▼

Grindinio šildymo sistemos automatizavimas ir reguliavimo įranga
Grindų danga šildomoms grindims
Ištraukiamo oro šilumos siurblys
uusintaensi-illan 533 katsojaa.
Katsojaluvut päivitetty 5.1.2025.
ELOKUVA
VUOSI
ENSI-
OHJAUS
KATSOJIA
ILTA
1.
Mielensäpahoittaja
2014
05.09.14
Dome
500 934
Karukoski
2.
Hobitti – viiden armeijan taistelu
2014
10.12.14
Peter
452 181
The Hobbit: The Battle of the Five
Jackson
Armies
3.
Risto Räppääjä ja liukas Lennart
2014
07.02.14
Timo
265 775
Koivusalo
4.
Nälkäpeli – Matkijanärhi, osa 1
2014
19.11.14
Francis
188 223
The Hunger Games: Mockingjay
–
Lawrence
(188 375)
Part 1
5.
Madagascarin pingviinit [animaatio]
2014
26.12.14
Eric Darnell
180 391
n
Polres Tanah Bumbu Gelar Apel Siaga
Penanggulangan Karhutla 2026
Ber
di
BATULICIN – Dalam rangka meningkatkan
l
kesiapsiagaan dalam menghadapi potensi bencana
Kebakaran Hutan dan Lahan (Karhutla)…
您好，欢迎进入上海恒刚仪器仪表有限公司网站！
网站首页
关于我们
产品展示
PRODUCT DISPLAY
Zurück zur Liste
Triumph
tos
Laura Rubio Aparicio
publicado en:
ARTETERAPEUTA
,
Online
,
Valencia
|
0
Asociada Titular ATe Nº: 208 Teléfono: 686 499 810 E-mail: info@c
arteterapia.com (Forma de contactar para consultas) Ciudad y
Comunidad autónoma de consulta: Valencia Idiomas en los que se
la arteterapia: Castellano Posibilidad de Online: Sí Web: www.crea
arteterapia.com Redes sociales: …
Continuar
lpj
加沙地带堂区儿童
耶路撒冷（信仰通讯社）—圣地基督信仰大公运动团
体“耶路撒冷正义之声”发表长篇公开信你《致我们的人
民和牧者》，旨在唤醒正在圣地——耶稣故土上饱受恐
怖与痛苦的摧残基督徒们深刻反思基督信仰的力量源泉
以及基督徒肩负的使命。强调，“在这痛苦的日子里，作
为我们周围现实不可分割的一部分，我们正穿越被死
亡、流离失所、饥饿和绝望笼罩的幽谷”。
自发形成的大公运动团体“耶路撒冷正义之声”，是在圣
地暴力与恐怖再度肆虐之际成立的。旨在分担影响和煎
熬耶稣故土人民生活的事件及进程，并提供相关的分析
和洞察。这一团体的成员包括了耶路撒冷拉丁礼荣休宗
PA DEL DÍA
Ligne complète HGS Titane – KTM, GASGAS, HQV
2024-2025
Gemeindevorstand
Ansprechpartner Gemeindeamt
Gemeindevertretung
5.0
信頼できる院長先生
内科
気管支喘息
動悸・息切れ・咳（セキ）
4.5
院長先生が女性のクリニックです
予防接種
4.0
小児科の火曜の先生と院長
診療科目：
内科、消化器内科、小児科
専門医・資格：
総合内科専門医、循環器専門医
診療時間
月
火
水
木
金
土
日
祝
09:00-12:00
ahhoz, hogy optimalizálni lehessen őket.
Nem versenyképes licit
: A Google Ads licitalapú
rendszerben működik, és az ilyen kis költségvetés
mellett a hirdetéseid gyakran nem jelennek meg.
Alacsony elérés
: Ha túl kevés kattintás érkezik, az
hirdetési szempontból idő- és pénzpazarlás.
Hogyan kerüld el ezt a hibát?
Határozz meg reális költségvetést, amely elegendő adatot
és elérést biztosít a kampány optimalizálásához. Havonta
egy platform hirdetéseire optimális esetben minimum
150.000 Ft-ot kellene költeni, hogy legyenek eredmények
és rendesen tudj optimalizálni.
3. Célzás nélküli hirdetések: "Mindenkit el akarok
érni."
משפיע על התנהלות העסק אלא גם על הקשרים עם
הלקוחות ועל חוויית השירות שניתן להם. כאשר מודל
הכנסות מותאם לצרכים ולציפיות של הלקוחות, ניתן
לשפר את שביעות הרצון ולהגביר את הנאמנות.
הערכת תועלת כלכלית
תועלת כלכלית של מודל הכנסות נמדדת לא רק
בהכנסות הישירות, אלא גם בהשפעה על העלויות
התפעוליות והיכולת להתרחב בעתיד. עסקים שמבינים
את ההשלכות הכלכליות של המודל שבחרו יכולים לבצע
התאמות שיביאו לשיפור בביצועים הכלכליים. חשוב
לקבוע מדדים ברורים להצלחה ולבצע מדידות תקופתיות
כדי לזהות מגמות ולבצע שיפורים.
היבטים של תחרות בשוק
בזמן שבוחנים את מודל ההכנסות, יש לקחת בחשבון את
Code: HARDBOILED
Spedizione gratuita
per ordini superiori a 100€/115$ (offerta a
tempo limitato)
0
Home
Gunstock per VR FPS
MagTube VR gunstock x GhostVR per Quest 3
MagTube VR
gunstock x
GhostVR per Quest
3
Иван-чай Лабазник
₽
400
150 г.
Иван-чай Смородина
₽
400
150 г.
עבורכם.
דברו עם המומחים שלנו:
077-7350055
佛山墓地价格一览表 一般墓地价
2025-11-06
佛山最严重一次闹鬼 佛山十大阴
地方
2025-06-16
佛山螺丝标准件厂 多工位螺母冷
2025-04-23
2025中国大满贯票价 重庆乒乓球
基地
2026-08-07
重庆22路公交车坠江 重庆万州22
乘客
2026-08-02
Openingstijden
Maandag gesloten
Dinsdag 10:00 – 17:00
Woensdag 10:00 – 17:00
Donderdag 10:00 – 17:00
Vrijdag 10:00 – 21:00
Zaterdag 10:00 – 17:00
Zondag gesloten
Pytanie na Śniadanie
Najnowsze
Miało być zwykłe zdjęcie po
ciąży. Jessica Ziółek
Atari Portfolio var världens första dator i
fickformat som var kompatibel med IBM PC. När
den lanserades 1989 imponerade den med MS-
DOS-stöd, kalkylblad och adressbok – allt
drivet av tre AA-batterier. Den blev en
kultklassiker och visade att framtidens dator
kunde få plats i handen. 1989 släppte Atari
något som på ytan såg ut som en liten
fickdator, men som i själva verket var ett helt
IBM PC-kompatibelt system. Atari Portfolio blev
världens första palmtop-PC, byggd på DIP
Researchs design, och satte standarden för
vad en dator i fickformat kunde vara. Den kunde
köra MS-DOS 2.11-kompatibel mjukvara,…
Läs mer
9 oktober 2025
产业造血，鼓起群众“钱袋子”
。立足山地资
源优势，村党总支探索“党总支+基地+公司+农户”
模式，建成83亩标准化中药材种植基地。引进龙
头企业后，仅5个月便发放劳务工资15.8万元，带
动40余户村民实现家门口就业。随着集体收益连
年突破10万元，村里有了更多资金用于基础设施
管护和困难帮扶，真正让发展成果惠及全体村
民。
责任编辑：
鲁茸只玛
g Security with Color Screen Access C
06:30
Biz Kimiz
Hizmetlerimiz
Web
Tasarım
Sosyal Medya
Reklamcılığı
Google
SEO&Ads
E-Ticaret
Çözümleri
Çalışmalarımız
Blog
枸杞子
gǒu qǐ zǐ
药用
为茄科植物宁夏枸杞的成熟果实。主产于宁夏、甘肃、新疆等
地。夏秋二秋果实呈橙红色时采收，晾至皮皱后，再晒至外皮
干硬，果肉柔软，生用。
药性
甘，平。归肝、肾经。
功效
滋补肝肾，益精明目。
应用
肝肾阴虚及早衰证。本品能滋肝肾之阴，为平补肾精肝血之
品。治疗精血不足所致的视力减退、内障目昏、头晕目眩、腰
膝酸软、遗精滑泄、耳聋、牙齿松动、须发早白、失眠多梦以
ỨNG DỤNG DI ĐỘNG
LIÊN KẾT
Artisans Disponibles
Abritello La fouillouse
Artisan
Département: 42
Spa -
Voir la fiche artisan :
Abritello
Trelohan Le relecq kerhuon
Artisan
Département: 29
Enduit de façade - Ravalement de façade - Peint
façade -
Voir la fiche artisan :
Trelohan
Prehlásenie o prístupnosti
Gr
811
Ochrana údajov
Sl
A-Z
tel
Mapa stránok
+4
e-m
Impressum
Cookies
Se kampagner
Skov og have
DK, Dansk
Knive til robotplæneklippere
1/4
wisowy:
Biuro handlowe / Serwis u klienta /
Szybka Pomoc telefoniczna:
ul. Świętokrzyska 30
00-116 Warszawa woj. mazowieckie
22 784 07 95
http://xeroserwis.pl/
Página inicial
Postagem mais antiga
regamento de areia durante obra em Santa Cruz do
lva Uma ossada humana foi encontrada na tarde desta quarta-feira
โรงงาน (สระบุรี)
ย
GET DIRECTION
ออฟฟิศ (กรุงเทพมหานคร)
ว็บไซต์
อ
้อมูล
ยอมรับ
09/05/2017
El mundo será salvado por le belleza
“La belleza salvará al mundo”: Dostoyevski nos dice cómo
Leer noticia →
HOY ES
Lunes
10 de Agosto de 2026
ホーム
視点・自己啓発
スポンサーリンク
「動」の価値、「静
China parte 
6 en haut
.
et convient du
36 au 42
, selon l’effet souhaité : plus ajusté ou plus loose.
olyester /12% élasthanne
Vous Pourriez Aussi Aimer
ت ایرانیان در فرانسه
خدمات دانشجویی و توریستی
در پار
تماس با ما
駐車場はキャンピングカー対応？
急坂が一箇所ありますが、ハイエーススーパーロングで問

▲

## HOW TO COMPLETE THIS TASK
Only those lines of the entries above that run from the line containing "בזמן שבוחנים את" to the line containing "Zondag gesloten", both included, should be transcribed exactly.

## ANSWER BELOW
בזמן שבוחנים את מודל ההכנסות, יש לקחת בחשבון את
Code: HARDBOILED
Spedizione gratuita
per ordini superiori a 100€/115$ (offerta a
tempo limitato)
0
Home
Gunstock per VR FPS
MagTube VR gunstock x GhostVR per Quest 3
MagTube VR
gunstock x
GhostVR per Quest
3
Иван-чай Лабазник
₽
400
150 г.
Иван-чай Смородина
₽
400
150 г.
עבורכם.
דברו עם המומחים שלנו:
077-7350055
佛山墓地价格一览表 一般墓地价
2025-11-06
佛山最严重一次闹鬼 佛山十大阴
地方
2025-06-16
佛山螺丝标准件厂 多工位螺母冷
2025-04-23
2025中国大满贯票价 重庆乒乓球
基地
2026-08-07
重庆22路公交车坠江 重庆万州22
乘客
2026-08-02
Openingstijden
Maandag gesloten
Dinsdag 10:00 – 17:00
Woensdag 10:00 – 17:00
Donderdag 10:00 – 17:00
Vrijdag 10:00 – 21:00
Zaterdag 10:00 – 17:00
Zondag gesloten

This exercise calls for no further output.